■ **Task to carry out**: Restate each entry below exactly; pictures stay out of the copy.

+++ The data

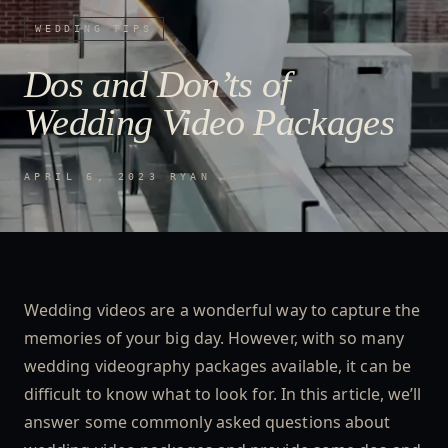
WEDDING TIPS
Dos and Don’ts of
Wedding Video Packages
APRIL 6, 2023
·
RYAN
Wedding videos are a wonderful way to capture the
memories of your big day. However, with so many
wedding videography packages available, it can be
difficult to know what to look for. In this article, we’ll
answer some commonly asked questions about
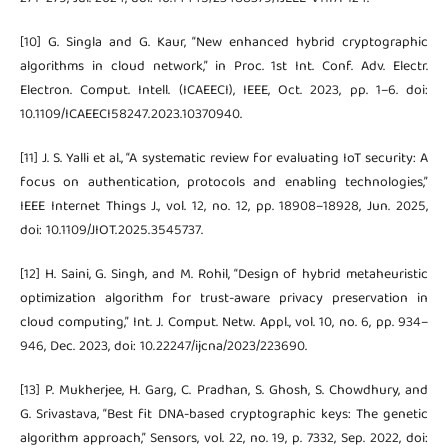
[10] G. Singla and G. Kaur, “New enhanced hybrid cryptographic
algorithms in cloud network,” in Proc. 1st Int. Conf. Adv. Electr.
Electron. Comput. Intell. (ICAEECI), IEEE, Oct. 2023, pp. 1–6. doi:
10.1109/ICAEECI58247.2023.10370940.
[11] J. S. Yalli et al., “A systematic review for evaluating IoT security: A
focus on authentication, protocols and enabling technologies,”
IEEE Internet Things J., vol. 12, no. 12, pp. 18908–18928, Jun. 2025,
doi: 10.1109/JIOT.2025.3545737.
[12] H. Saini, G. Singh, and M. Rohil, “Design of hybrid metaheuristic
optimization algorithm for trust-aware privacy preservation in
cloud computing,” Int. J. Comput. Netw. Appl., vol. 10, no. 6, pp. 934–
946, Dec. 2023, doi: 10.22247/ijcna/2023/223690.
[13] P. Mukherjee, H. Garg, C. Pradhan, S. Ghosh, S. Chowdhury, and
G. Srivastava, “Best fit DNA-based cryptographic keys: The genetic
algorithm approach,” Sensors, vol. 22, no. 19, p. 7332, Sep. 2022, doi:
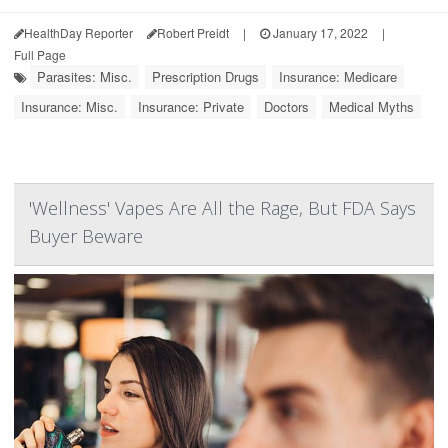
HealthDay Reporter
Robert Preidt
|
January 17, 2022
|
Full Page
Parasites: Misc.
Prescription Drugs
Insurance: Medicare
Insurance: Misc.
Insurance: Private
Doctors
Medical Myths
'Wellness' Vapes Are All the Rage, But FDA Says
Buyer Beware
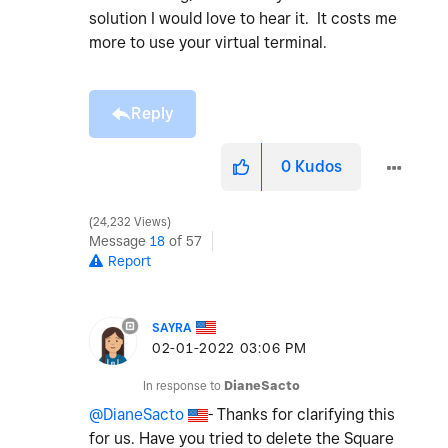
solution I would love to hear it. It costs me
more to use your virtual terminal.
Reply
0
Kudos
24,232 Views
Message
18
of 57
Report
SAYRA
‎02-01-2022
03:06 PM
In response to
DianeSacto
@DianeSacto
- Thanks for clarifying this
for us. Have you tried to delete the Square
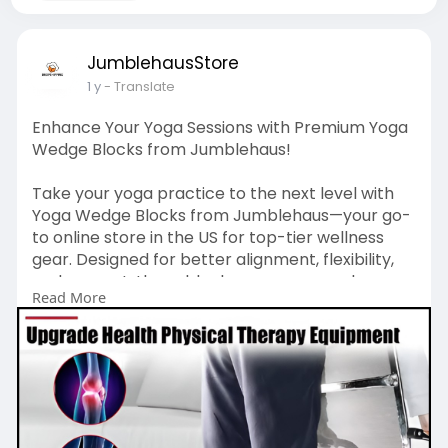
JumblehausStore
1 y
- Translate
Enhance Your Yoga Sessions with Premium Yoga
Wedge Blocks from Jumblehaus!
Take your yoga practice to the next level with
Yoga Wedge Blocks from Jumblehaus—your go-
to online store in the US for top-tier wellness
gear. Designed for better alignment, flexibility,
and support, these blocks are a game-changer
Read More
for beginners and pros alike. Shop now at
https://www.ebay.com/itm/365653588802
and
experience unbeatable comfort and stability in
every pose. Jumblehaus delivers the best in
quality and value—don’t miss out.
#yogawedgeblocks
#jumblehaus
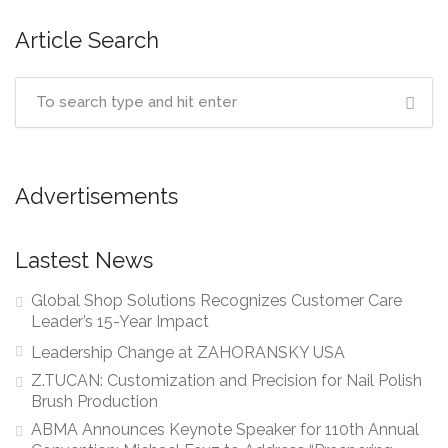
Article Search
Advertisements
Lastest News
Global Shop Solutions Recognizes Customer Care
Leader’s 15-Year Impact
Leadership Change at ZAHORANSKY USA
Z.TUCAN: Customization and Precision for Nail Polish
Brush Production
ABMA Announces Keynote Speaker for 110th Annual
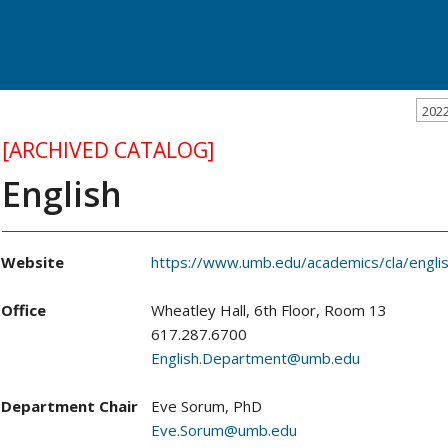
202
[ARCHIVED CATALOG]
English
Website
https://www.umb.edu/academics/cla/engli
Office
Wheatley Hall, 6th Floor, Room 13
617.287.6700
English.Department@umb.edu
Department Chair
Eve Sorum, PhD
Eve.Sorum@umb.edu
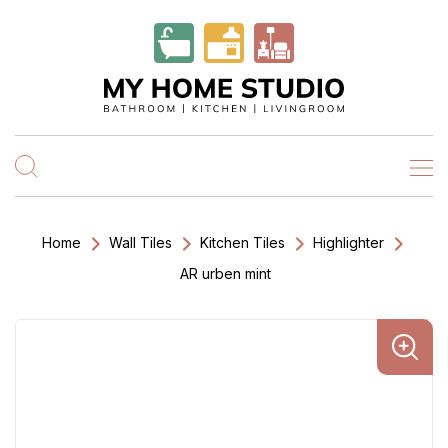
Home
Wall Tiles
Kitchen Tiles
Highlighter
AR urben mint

++++++

■ **Response**:
WEDDING TIPS
Dos and Don’ts of
Wedding Video Packages
APRIL 6, 2023
·
RYAN
Wedding videos are a wonderful way to capture the
memories of your big day. However, with so many
wedding videography packages available, it can be
difficult to know what to look for. In this article, we’ll
answer some commonly asked questions about
[10] G. Singla and G. Kaur, “New enhanced hybrid cryptographic
algorithms in cloud network,” in Proc. 1st Int. Conf. Adv. Electr.
Electron. Comput. Intell. (ICAEECI), IEEE, Oct. 2023, pp. 1–6. doi:
10.1109/ICAEECI58247.2023.10370940.
[11] J. S. Yalli et al., “A systematic review for evaluating IoT security: A
focus on authentication, protocols and enabling technologies,”
IEEE Internet Things J., vol. 12, no. 12, pp. 18908–18928, Jun. 2025,
doi: 10.1109/JIOT.2025.3545737.
[12] H. Saini, G. Singh, and M. Rohil, “Design of hybrid metaheuristic
optimization algorithm for trust-aware privacy preservation in
cloud computing,” Int. J. Comput. Netw. Appl., vol. 10, no. 6, pp. 934–
946, Dec. 2023, doi: 10.22247/ijcna/2023/223690.
[13] P. Mukherjee, H. Garg, C. Pradhan, S. Ghosh, S. Chowdhury, and
G. Srivastava, “Best fit DNA-based cryptographic keys: The genetic
algorithm approach,” Sensors, vol. 22, no. 19, p. 7332, Sep. 2022, doi:
HealthDay Reporter
Robert Preidt
|
January 17, 2022
|
Full Page
Parasites: Misc.
Prescription Drugs
Insurance: Medicare
Insurance: Misc.
Insurance: Private
Doctors
Medical Myths
'Wellness' Vapes Are All the Rage, But FDA Says
Buyer Beware
solution I would love to hear it. It costs me
more to use your virtual terminal.
Reply
0
Kudos
24,232 Views
Message
18
of 57
Report
SAYRA
‎02-01-2022
03:06 PM
In response to
DianeSacto
@DianeSacto
- Thanks for clarifying this
for us. Have you tried to delete the Square
JumblehausStore
1 y
- Translate
Enhance Your Yoga Sessions with Premium Yoga
Wedge Blocks from Jumblehaus!
Take your yoga practice to the next level with
Yoga Wedge Blocks from Jumblehaus—your go-
to online store in the US for top-tier wellness
gear. Designed for better alignment, flexibility,
and support, these blocks are a game-changer
Read More
for beginners and pros alike. Shop now at
https://www.ebay.com/itm/365653588802
and
experience unbeatable comfort and stability in
every pose. Jumblehaus delivers the best in
quality and value—don’t miss out.
#yogawedgeblocks
#jumblehaus
Article Search
Advertisements
Lastest News
Global Shop Solutions Recognizes Customer Care
Leader’s 15-Year Impact
Leadership Change at ZAHORANSKY USA
Z.TUCAN: Customization and Precision for Nail Polish
Brush Production
ABMA Announces Keynote Speaker for 110th Annual
202
[ARCHIVED CATALOG]
English
Website
https://www.umb.edu/academics/cla/engli
Office
Wheatley Hall, 6th Floor, Room 13
617.287.6700
English.Department@umb.edu
Department Chair
Eve Sorum, PhD
Eve.Sorum@umb.edu
Home
Wall Tiles
Kitchen Tiles
Highlighter
AR urben mint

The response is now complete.